Page-level text extractions:
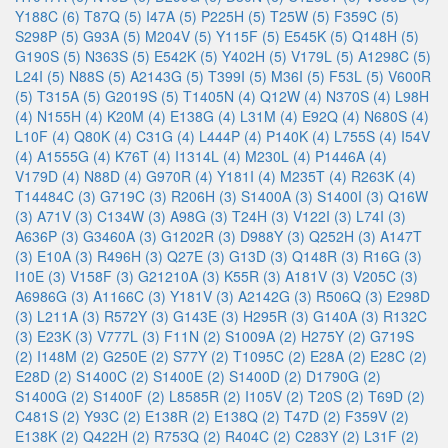
Y188C (6)
T87Q (5)
I47A (5)
P225H (5)
T25W (5)
F359C (5)
S298P (5)
G93A (5)
M204V (5)
Y115F (5)
E545K (5)
Q148H (5)
G190S (5)
N363S (5)
E542K (5)
Y402H (5)
V179L (5)
A1298C (5)
L24I (5)
N88S (5)
A2143G (5)
T399I (5)
M36I (5)
F53L (5)
V600R
(5)
T315A (5)
G2019S (5)
T1405N (4)
Q12W (4)
N370S (4)
L98H
(4)
N155H (4)
K20M (4)
E138G (4)
L31M (4)
E92Q (4)
N680S (4)
L10F (4)
Q80K (4)
C31G (4)
L444P (4)
P140K (4)
L755S (4)
I54V
(4)
A1555G (4)
K76T (4)
I1314L (4)
M230L (4)
P1446A (4)
V179D (4)
N88D (4)
G970R (4)
Y181I (4)
M235T (4)
R263K (4)
T14484C (3)
G719C (3)
R206H (3)
S1400A (3)
S1400I (3)
Q16W
(3)
A71V (3)
C134W (3)
A98G (3)
T24H (3)
V122I (3)
L74I (3)
A636P (3)
G3460A (3)
G1202R (3)
D988Y (3)
Q252H (3)
A147T
(3)
E10A (3)
R496H (3)
Q27E (3)
G13D (3)
Q148R (3)
R16G (3)
I10E (3)
V158F (3)
G21210A (3)
K55R (3)
A181V (3)
V205C (3)
A6986G (3)
A1166C (3)
Y181V (3)
A2142G (3)
R506Q (3)
E298D
(3)
L211A (3)
R572Y (3)
G143E (3)
H295R (3)
G140A (3)
R132C
(3)
E23K (3)
V777L (3)
F11N (2)
S1009A (2)
H275Y (2)
G719S
(2)
I148M (2)
G250E (2)
S77Y (2)
T1095C (2)
E28A (2)
E28C (2)
E28D (2)
S1400C (2)
S1400E (2)
S1400D (2)
D1790G (2)
S1400G (2)
S1400F (2)
L8585R (2)
I105V (2)
T20S (2)
T69D (2)
C481S (2)
Y93C (2)
E138R (2)
E138Q (2)
T47D (2)
F359V (2)
E138K (2)
Q422H (2)
R753Q (2)
R404C (2)
C283Y (2)
L31F (2)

EXERCISE OBJECTIVE: Repeat every entry above exactly; images stay out of the copy.

SOLUTION:
Y188C (6)
T87Q (5)
I47A (5)
P225H (5)
T25W (5)
F359C (5)
S298P (5)
G93A (5)
M204V (5)
Y115F (5)
E545K (5)
Q148H (5)
G190S (5)
N363S (5)
E542K (5)
Y402H (5)
V179L (5)
A1298C (5)
L24I (5)
N88S (5)
A2143G (5)
T399I (5)
M36I (5)
F53L (5)
V600R
(5)
T315A (5)
G2019S (5)
T1405N (4)
Q12W (4)
N370S (4)
L98H
(4)
N155H (4)
K20M (4)
E138G (4)
L31M (4)
E92Q (4)
N680S (4)
L10F (4)
Q80K (4)
C31G (4)
L444P (4)
P140K (4)
L755S (4)
I54V
(4)
A1555G (4)
K76T (4)
I1314L (4)
M230L (4)
P1446A (4)
V179D (4)
N88D (4)
G970R (4)
Y181I (4)
M235T (4)
R263K (4)
T14484C (3)
G719C (3)
R206H (3)
S1400A (3)
S1400I (3)
Q16W
(3)
A71V (3)
C134W (3)
A98G (3)
T24H (3)
V122I (3)
L74I (3)
A636P (3)
G3460A (3)
G1202R (3)
D988Y (3)
Q252H (3)
A147T
(3)
E10A (3)
R496H (3)
Q27E (3)
G13D (3)
Q148R (3)
R16G (3)
I10E (3)
V158F (3)
G21210A (3)
K55R (3)
A181V (3)
V205C (3)
A6986G (3)
A1166C (3)
Y181V (3)
A2142G (3)
R506Q (3)
E298D
(3)
L211A (3)
R572Y (3)
G143E (3)
H295R (3)
G140A (3)
R132C
(3)
E23K (3)
V777L (3)
F11N (2)
S1009A (2)
H275Y (2)
G719S
(2)
I148M (2)
G250E (2)
S77Y (2)
T1095C (2)
E28A (2)
E28C (2)
E28D (2)
S1400C (2)
S1400E (2)
S1400D (2)
D1790G (2)
S1400G (2)
S1400F (2)
L8585R (2)
I105V (2)
T20S (2)
T69D (2)
C481S (2)
Y93C (2)
E138R (2)
E138Q (2)
T47D (2)
F359V (2)
E138K (2)
Q422H (2)
R753Q (2)
R404C (2)
C283Y (2)
L31F (2)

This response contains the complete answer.